Speaking to students

This morning I gave two speeches on energy to an unusual audience: junior high students.

Here’s my outline:

  1. Machine labor: Mass flourishing requires a machine-labor civilization, not a manual labor civilization.
  2. Affordable machine calories: A machine labor civilization only operates tothe extent that the machines can consume calories.
  3. Efficient production process: Affordable machine calories require an efficient production process—which is very difficult to invent.

Theme: Efficient energy production is fundamental to human flourishing.

I started off the speech by asking students what they wanted to be when they grew up and pointing out that none of them said “farmer”—even though 200 years ago almost all of them would have said that. That introduced the difference between a manual labor civilization and a machine labor civilization.

When I speak to students my goal is to give them foundational concepts, especially ones missing from the public discussion, that will serve them as they encounter different ideas in the future.
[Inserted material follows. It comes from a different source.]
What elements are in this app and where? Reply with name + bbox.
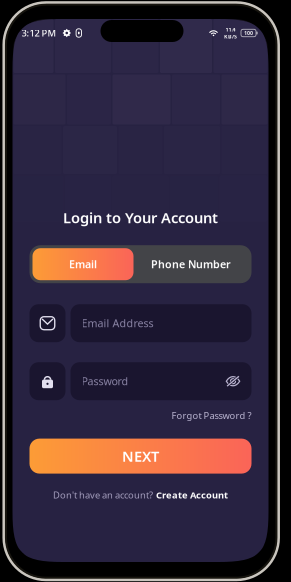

These students were active participants and, when I quizzed them at the end, had impressive retention of the concepts.

Next Friday I’ll be speaking to 2000 college students at Turning Point USA’s Student Action Summit. In general I plan on doing a lot more speaking to students next year.

As an indication of impact, I ran into a student last night who had read my book. He sent me a link to this piece he wrote on electric cars for his school newspaper (at a very PC school). I don’t agree with all his analysis but I’m proud to have influenced his thinking.